Hi all,
I am very new to this kind of work so I would appreciate some opinions on the early stages of a SNP/Indel discovery workflow.
- Formulate list of genes of interest.
- Design custom capture for all exons from these genes.
- Sequence (Illumina, Paired End, 100bp reads, 50x coverage minimum)
- Remove duplicate paired end reads.
- Align to genome (Bfast to allow gaps and find indels as well as SNPs)
- Use SAMTools mpileup with varfilt to remove SNPs with a quality score less than 20 or indels with a score less than 50.
- Remove SNPs with low coverage (less than 30x?)
- Proceed to association type study (details to be worried about later - my major concern is the upstream, NGS stuff at the moment as I have never done it before).
All comments welcome. Thanks in advance!
Hi Travis. This all looks well thought of and solid to me. I don't know what I would add other than discussing assembly details and such. Would you have more specific questions about some parts of this workflow?
In case you are working with tumors, I would add that you should sequence the germline matched DNA to substract the germline snps and be able to distinguish the somatic events.

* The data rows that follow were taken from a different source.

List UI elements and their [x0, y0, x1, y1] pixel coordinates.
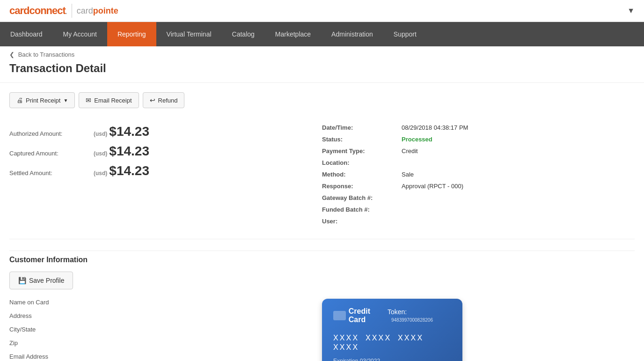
- nav-reporting[interactable]: Reporting: [107, 22, 156, 46]
- date-time-row: Date/Time: 08/29/2018 04:38:17 PM: [322, 124, 635, 131]
- customer-fields: Name on Card Address City/State Zip Emai…: [9, 299, 322, 361]
- settled-currency: (usd): [94, 170, 107, 177]
- customer-grid: Name on Card Address City/State Zip Emai…: [9, 299, 635, 361]
- cardconnect-logo: cardconnect.: [9, 5, 67, 17]
- email-icon: ✉: [86, 96, 91, 104]
- cc-number: XXXX XXXX XXXX XXXX: [333, 333, 451, 352]
- cc-token-value: 9483997000828206: [391, 317, 433, 323]
- address-row: Address: [9, 312, 313, 319]
- date-time-value: 08/29/2018 04:38:17 PM: [402, 124, 468, 131]
- status-value: Processed: [402, 136, 432, 143]
- nav-dashboard[interactable]: Dashboard: [0, 22, 53, 46]
- gateway-batch-row: Gateway Batch #:: [322, 194, 635, 201]
- settled-value: (usd)$14.23: [94, 163, 149, 178]
- cc-expiry-value: 03/2022: [360, 358, 380, 361]
- cc-brand-label: Credit Card: [349, 307, 388, 324]
- settled-amount-row: Settled Amount: (usd)$14.23: [9, 163, 322, 178]
- nav-catalog[interactable]: Catalog: [222, 22, 265, 46]
- city-state-label: City/State: [9, 326, 84, 333]
- date-time-label: Date/Time:: [322, 124, 402, 131]
- print-dropdown-icon: ▼: [63, 98, 68, 103]
- nav-virtual-terminal[interactable]: Virtual Terminal: [156, 22, 222, 46]
- city-state-row: City/State: [9, 326, 313, 333]
- payment-type-row: Payment Type: Credit: [322, 147, 635, 155]
- print-receipt-label: Print Receipt: [26, 97, 60, 104]
- nav-support[interactable]: Support: [383, 22, 427, 46]
- zip-label: Zip: [9, 339, 84, 346]
- save-profile-button[interactable]: 💾 Save Profile: [9, 272, 73, 289]
- main-nav: Dashboard My Account Reporting Virtual T…: [0, 22, 644, 46]
- save-profile-icon: 💾: [18, 277, 26, 284]
- refund-label: Refund: [158, 97, 178, 104]
- email-receipt-button[interactable]: ✉ Email Receipt: [79, 92, 139, 108]
- logo-container: cardconnect. cardpointe: [9, 4, 118, 18]
- response-row: Response: Approval (RPCT - 000): [322, 183, 635, 190]
- cc-header: Credit Card Token: 9483997000828206: [333, 307, 451, 324]
- amounts-section: Authorized Amount: (usd)$14.23 Captured …: [9, 119, 322, 239]
- method-value: Sale: [402, 171, 414, 178]
- refund-icon: ↩: [150, 96, 155, 104]
- credit-card-visual: Credit Card Token: 9483997000828206 XXXX…: [322, 299, 462, 361]
- settled-label: Settled Amount:: [9, 169, 94, 177]
- cardpointe-logo: cardpointe: [77, 6, 118, 16]
- breadcrumb-chevron: ❮: [9, 51, 15, 58]
- location-row: Location:: [322, 159, 635, 166]
- captured-currency: (usd): [94, 150, 107, 157]
- detail-grid: Authorized Amount: (usd)$14.23 Captured …: [9, 119, 635, 239]
- cc-chip-icon: [333, 311, 346, 320]
- location-label: Location:: [322, 159, 402, 166]
- breadcrumb: ❮ Back to Transactions: [0, 46, 644, 60]
- user-label: User:: [322, 218, 402, 225]
- method-label: Method:: [322, 171, 402, 178]
- authorized-amount-row: Authorized Amount: (usd)$14.23: [9, 124, 322, 139]
- name-on-card-label: Name on Card: [9, 299, 84, 306]
- breadcrumb-link[interactable]: Back to Transactions: [18, 51, 75, 58]
- gateway-batch-label: Gateway Batch #:: [322, 194, 402, 201]
- customer-information-title: Customer Information: [9, 250, 635, 264]
- response-label: Response:: [322, 183, 402, 190]
- page-title: Transaction Detail: [0, 60, 644, 83]
- authorized-value: (usd)$14.23: [94, 124, 149, 139]
- refund-button[interactable]: ↩ Refund: [143, 92, 185, 108]
- email-receipt-label: Email Receipt: [94, 97, 132, 104]
- authorized-currency: (usd): [94, 131, 107, 137]
- action-buttons: 🖨 Print Receipt ▼ ✉ Email Receipt ↩ Refu…: [9, 92, 635, 108]
- cc-brand: Credit Card: [333, 307, 388, 324]
- credit-card-container: Credit Card Token: 9483997000828206 XXXX…: [322, 299, 635, 361]
- cc-expiry: Expiration 03/2022: [333, 358, 451, 361]
- site-header: cardconnect. cardpointe ▼: [0, 0, 644, 22]
- nav-administration[interactable]: Administration: [321, 22, 383, 46]
- captured-value: (usd)$14.23: [94, 144, 149, 159]
- payment-type-value: Credit: [402, 147, 418, 155]
- print-icon: 🖨: [16, 96, 23, 104]
- name-on-card-row: Name on Card: [9, 299, 313, 306]
- save-profile-label: Save Profile: [29, 277, 64, 284]
- response-value: Approval (RPCT - 000): [402, 183, 463, 190]
- main-content: 🖨 Print Receipt ▼ ✉ Email Receipt ↩ Refu…: [0, 83, 644, 361]
- address-label: Address: [9, 312, 84, 319]
- email-address-row: Email Address: [9, 353, 313, 360]
- payment-type-label: Payment Type:: [322, 147, 402, 155]
- status-label: Status:: [322, 136, 402, 143]
- user-row: User:: [322, 218, 635, 225]
- nav-marketplace[interactable]: Marketplace: [265, 22, 321, 46]
- cc-token-container: Token: 9483997000828206: [388, 308, 451, 323]
- funded-batch-label: Funded Batch #:: [322, 206, 402, 213]
- authorized-label: Authorized Amount:: [9, 130, 94, 137]
- print-receipt-button[interactable]: 🖨 Print Receipt ▼: [9, 92, 75, 108]
- info-section: Date/Time: 08/29/2018 04:38:17 PM Status…: [322, 119, 635, 239]
- email-address-label: Email Address: [9, 353, 84, 360]
- cc-token-label: Token:: [388, 308, 407, 316]
- captured-amount-row: Captured Amount: (usd)$14.23: [9, 144, 322, 159]
- method-row: Method: Sale: [322, 171, 635, 178]
- funded-batch-row: Funded Batch #:: [322, 206, 635, 213]
- header-user-menu[interactable]: ▼: [627, 7, 635, 15]
- captured-label: Captured Amount:: [9, 150, 94, 157]
- cc-expiry-label: Expiration: [333, 358, 358, 361]
- nav-my-account[interactable]: My Account: [53, 22, 107, 46]
- zip-row: Zip: [9, 339, 313, 346]
- status-row: Status: Processed: [322, 136, 635, 143]
- logo-divider: [72, 4, 72, 18]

Thanks a lot for the responses guys!
Tony: This study won't be cancer-related. Perhaps a good thing as it sounds like that complicates things.
Eric: More specifics are welcome. I am a complete newbie - I have never run any of these tools before!
Minor detail: it's easier to remove duplicates after aligning.
Come to think of it, I don't even know.how to remove duplicate pairs yet! Any pointers? :)
I am not sure how removing exact paired-end duplicates is going to change anything. Moreover, if you do exon capture, you may end up with too short sequences to do paired-end, at-least if you use an array with oligos representing your exons on it. Since you have no specific question in there, it is a bit hard to discuss specific details.
Dont for get:
7.5. What to do when we got too many / no sensible variants.